Tuesday, July 28, 2009

Imaginary conversations between imaginary lovers

Are you afraid of dying alone? She whispered.

No. I replied bluntly, not looking at her.

She breathed in sharply, as if I’d offended her.

Sorry I just hate all that shit. I’m not scared of dying alone. I’m much more terrified of not living my life. I don’t want my eyes to be closed to the good things that are happening because they’re busy looking for something else. I mean, finding love is fate, you can’t force fate. It just happens- it’s not like you can put in extra hours for it and expect some kind of return.

Oh.
She replied, clearly deflated. Well I guess that makes sense.

And anyway, why do I want someone to die with? Will that make the rest of my life mean more? It’s not like I’m going to reminisce about my death with them later, you know?

She toyed absently with a blade of grass. Don’t you want someone to grow old with though?
If that’s what makes me happy then I’ll do it, but I won’t pretend it’s going to be the only true happiness I’ll ever find just because other people say that it will.

What do u want then?

I don’t know. It’ll be what I want at the time though. I’m more worried about other things I guess.

There was a long silence.

Are you happy? I ventured.

Yeah, I guess, why wouldn’t I be?

Good. Because, that tree might fall on you.

What? What does that have to do with anything?

Well, then you’ll die happy and with someone you love.
I peeled my gaze from the cloud formation above and looked at her. That’s what you just said you wanted, wasn’t it?

Oh ok, that’s a bit morbid Jane. And pretty unlikely anyway.

When I was at Woodford, we were sitting on the grass like this watching a band and this massive tree branch fell off a gum tree and fell on the people below. A few of them were concussed- they had to bring in an ambulance. I think it was in the paper.

She looked apprehensively at the ancient plant beside us. Still, the chances are pretty low.
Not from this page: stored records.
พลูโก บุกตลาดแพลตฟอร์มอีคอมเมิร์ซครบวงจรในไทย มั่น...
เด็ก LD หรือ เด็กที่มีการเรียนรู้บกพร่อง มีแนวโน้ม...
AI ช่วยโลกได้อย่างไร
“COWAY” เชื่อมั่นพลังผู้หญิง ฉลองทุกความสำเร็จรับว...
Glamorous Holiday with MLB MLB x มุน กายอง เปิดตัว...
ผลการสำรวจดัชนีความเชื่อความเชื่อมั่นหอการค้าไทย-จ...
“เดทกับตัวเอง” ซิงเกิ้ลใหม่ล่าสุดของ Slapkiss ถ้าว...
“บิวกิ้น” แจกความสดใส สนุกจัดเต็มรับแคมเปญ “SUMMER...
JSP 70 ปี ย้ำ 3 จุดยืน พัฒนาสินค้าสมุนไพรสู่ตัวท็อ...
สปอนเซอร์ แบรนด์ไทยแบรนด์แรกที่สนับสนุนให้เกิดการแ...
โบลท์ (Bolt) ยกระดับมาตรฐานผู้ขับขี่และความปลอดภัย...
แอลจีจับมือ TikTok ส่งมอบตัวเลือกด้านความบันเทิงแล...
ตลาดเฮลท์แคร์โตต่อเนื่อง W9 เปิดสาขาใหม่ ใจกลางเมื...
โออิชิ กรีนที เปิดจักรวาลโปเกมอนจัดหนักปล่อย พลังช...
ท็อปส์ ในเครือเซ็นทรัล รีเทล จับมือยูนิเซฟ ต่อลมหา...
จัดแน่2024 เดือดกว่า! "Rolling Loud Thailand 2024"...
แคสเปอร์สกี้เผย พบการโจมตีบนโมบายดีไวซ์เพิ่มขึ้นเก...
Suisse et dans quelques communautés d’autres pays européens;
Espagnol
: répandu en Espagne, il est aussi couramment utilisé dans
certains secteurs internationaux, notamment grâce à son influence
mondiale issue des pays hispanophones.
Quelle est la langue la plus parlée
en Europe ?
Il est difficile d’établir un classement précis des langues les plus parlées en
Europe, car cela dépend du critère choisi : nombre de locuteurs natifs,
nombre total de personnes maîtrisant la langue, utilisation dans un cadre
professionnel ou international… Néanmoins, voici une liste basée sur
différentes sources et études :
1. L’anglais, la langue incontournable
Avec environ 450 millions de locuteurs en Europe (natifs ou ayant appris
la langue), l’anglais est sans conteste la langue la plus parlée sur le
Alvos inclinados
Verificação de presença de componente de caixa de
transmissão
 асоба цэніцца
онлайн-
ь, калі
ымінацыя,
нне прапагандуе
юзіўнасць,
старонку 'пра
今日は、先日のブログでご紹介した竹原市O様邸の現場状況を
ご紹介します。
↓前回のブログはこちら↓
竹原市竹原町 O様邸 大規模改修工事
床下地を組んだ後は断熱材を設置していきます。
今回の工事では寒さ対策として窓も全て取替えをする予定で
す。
Yeah, but what if it did though? What if you were alone when it happened? What if it was one of your friends here instead? Or a stranger even? Would it make a difference?

Of course it would.
She paused momentarily, Wait, do I die straight away or do I get to say goodbye or something?

Um, probably not. No, you die Straight away.

Oh. I don’t know, I guess, I guess it’d happen so quickly, I don’t know if I’d want you to have to watch that. I don’t know if I’d want anyone to have to watch it actually.

Yeah exactly. That’d be selfish of you.

1 comment:

  1. i was there when that tree fell at woodford. but i was tripped out and dancing covered in mud.